World standards are also of immediate and practical importance to global security.

The list of the standards that are important to one or another aspect of global security is very long; it would include at least tens of thousands of standards. Some are apparent to anyone, like communications standards that permit organizations to talk to one another during an emergency. But the vast majority of these are less obvious for mapping, standards that allow the sharing of equipments and facilities, transportation standards, reporting standards, standardized labeling of materials, and thousands of other standards, some obvious, others the importance of which only seemed to be recognized in times of crisis.

Common standards make it possible for the countries of the United Nations to cooperate in the security operations throughout the world. Multinational forces can work effectively together in maintaining peace and stability. National agencies can share information about threats to security.

National and international organizations can more effectively communicate, collect scientific data, meet, and exchange information about our earth because of common standards.

Increasingly, in the face of natural catastrophes like earthquakes or volcanic eruptions, organizations and governments from throughout the world can come together to provide aid because of common standards in so many areas.

We are also approaching a time when it will be possible to collect information anyplace in the world and share it throughout the world in a matter of moments, and this too is possible because of global common standards.

If we are to create economic security for those billions of people who live in or near poverty, we shall need to build additional infrastructure, institutions, and means of production for them; all these will require attention to common standards.

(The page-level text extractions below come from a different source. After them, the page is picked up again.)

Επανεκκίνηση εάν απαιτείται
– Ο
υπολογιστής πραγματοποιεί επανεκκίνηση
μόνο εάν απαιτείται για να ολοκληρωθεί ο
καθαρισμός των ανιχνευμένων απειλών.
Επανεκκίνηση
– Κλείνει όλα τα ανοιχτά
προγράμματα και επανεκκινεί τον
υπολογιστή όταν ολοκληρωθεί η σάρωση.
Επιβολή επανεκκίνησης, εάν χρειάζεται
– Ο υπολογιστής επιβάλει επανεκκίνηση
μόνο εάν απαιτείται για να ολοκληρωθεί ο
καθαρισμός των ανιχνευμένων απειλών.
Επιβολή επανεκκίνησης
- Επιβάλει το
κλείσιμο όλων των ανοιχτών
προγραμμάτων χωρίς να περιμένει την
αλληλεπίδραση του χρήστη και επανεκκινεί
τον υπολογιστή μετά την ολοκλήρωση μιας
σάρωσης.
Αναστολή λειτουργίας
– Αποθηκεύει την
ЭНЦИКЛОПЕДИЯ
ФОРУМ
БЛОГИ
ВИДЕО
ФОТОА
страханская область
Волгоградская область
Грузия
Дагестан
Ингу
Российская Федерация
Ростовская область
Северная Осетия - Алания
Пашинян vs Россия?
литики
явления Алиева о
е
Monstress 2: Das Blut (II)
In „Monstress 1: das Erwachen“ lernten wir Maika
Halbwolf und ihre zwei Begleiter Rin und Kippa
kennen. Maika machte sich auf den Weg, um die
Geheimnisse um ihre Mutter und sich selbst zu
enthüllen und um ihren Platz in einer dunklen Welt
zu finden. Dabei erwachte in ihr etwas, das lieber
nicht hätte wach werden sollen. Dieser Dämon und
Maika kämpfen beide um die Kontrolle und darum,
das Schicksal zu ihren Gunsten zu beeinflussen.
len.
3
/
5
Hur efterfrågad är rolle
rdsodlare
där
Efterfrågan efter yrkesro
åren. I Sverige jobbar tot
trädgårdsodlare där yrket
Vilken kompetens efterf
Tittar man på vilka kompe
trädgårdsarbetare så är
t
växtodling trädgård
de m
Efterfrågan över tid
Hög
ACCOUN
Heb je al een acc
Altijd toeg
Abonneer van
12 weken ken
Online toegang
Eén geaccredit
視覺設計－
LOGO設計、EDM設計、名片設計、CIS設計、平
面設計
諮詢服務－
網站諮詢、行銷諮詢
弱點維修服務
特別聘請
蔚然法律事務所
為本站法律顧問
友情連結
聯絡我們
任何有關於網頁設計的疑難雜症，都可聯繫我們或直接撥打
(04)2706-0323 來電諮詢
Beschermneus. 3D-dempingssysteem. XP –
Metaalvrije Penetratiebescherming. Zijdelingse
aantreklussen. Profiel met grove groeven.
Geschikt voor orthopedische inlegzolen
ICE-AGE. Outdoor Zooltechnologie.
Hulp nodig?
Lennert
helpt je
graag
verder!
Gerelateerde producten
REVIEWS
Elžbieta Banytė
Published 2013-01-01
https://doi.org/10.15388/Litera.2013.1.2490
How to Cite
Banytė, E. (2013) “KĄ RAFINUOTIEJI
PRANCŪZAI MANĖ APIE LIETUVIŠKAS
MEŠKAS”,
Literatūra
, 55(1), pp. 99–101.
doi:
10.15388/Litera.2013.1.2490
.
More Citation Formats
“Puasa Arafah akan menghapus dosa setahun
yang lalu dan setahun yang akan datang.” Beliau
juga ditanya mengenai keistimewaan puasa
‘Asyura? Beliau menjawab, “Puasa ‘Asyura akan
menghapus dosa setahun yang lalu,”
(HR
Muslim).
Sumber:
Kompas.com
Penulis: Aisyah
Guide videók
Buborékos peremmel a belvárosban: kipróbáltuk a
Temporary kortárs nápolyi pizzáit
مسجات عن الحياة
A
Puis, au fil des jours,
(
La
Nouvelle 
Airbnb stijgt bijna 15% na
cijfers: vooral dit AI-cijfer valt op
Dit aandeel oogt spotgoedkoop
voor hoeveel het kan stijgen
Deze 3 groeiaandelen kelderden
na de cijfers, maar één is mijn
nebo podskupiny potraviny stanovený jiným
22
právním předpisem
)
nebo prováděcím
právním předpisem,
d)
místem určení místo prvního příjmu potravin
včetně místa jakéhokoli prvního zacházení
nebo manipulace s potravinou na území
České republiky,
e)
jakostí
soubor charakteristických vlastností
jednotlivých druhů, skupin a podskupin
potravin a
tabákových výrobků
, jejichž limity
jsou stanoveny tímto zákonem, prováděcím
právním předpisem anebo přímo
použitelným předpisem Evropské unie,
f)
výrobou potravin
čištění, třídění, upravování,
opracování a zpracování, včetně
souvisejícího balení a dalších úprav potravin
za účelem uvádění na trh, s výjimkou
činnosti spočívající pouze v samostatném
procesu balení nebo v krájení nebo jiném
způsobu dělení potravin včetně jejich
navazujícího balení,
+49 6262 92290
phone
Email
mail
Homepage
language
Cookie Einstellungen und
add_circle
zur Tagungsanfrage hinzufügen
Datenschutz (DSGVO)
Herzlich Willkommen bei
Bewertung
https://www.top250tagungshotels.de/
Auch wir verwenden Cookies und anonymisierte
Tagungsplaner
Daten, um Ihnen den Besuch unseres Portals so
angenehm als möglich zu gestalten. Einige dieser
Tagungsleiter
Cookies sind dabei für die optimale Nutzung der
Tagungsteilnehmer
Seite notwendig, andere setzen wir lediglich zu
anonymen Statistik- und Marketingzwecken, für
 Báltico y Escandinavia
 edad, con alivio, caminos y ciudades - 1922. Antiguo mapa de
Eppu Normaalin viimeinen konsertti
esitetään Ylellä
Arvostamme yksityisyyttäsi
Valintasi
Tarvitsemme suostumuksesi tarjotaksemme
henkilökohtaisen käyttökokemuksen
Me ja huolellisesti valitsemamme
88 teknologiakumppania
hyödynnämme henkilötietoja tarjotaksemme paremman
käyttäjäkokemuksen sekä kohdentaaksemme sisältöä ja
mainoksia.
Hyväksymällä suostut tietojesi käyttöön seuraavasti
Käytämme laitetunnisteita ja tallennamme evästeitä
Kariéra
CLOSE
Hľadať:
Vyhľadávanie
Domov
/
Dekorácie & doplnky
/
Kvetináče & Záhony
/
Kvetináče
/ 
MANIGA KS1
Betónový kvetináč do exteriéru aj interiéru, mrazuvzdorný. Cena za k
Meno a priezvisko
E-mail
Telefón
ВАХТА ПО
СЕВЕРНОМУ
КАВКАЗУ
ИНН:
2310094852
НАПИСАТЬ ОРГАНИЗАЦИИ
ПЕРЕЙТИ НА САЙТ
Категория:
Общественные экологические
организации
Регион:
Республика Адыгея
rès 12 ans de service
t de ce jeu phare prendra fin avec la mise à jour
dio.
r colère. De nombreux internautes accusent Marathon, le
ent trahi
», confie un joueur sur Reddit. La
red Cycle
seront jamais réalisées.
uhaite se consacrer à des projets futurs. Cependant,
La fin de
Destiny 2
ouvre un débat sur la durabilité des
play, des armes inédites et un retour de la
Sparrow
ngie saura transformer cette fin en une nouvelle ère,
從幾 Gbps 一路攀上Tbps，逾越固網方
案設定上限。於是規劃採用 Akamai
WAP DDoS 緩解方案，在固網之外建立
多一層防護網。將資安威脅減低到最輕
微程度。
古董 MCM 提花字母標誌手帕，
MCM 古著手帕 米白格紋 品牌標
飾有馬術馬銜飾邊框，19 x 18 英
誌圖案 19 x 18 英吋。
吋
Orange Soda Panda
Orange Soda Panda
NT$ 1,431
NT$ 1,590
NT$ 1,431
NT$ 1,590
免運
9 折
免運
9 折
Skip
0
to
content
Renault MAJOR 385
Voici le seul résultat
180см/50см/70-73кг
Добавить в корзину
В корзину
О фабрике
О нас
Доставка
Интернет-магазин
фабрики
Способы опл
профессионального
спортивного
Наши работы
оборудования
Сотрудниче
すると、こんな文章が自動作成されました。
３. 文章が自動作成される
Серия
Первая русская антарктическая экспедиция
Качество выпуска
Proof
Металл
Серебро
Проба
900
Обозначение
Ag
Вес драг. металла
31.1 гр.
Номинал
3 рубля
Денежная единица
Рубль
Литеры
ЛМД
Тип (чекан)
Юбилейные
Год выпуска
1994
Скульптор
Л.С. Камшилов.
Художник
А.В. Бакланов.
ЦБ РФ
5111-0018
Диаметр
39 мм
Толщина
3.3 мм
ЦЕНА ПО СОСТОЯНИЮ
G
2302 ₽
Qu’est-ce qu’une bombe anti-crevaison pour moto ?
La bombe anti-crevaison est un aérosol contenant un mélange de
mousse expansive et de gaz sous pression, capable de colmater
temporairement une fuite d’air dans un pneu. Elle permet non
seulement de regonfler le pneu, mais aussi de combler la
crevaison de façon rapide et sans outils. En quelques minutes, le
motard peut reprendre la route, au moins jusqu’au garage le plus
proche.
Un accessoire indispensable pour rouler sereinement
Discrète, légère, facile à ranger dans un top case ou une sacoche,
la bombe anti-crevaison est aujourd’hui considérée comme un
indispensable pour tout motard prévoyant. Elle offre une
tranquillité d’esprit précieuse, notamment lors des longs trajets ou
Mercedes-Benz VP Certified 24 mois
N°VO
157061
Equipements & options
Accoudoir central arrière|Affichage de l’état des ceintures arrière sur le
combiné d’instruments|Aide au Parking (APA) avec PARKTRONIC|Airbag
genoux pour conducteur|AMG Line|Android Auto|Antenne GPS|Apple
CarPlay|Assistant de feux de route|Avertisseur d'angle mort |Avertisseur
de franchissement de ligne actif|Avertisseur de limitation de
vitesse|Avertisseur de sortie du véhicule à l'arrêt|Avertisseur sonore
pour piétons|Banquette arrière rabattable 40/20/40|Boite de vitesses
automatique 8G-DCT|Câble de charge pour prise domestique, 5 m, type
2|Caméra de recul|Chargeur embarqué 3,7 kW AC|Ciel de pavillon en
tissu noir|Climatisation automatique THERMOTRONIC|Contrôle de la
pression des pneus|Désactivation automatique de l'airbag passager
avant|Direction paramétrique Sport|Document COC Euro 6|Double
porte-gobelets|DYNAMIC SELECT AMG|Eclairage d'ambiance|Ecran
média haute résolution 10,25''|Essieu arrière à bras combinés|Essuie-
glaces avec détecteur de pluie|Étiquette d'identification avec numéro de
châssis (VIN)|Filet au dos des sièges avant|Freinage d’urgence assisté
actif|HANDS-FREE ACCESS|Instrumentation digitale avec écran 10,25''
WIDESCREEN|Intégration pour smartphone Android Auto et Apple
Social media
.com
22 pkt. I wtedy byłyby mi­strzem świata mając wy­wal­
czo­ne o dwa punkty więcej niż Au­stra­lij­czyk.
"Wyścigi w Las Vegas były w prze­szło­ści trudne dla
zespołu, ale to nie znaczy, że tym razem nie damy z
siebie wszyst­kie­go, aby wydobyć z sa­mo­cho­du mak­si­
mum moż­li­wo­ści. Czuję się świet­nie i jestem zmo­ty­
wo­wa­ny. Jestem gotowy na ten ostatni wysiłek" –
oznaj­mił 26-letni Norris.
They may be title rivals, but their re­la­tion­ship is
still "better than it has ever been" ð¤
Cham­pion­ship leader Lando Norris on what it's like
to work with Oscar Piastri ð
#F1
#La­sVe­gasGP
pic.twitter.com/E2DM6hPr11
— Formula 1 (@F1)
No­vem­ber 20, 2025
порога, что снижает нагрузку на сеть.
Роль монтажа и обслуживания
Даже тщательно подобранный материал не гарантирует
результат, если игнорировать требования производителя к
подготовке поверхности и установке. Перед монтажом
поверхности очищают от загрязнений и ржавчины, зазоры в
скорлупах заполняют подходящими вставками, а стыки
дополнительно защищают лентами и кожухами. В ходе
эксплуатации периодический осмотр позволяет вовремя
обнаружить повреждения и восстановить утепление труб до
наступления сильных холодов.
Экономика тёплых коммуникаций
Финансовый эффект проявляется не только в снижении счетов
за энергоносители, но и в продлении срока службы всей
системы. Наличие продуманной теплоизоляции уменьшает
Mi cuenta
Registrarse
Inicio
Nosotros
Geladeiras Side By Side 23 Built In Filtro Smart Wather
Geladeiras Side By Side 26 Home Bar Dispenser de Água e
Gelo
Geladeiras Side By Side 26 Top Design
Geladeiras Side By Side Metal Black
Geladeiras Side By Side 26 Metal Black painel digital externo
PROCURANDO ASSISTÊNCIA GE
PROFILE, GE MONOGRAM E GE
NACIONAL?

The present threat of global terrorism is only one more reason why global standards are so important. If our homeland is to be secure it is essential that the agencies of government, at every level, be able to communicate with and work with one another effectively.

Recognition of the Efforts of Those Who Create the Standards

The Difficult and Rewarding Work of Setting Standards

Identifying the need for such standards, doing the necessary background research, proposing new standards, obtaining the necessary consensus, implementing and enforcing the standards, all require prolonged effort, considerable technical and political skills, and great patience. Moreover, the work is never done.

All too often the efforts of the men and women involved in this important work are unrecognized, unacknowledged, or unknown. Often, unfortunately, it is only in times of crisis that the value of these efforts is recognized outside of a small circle of experts.

However difficult and uncertain our own times are, they do not erase the past record of the important standards agreements that have already been reached. Today we also celebrate the work of thousands of men and women, carried out over recent decades and centuries past, that have brought us to our present quite remarkable state of agreement on so many standards, agreement that makes possible much of the interconnectedness of our world today. All our work is accomplished by standing on the shoulders of all of those who have gone before us.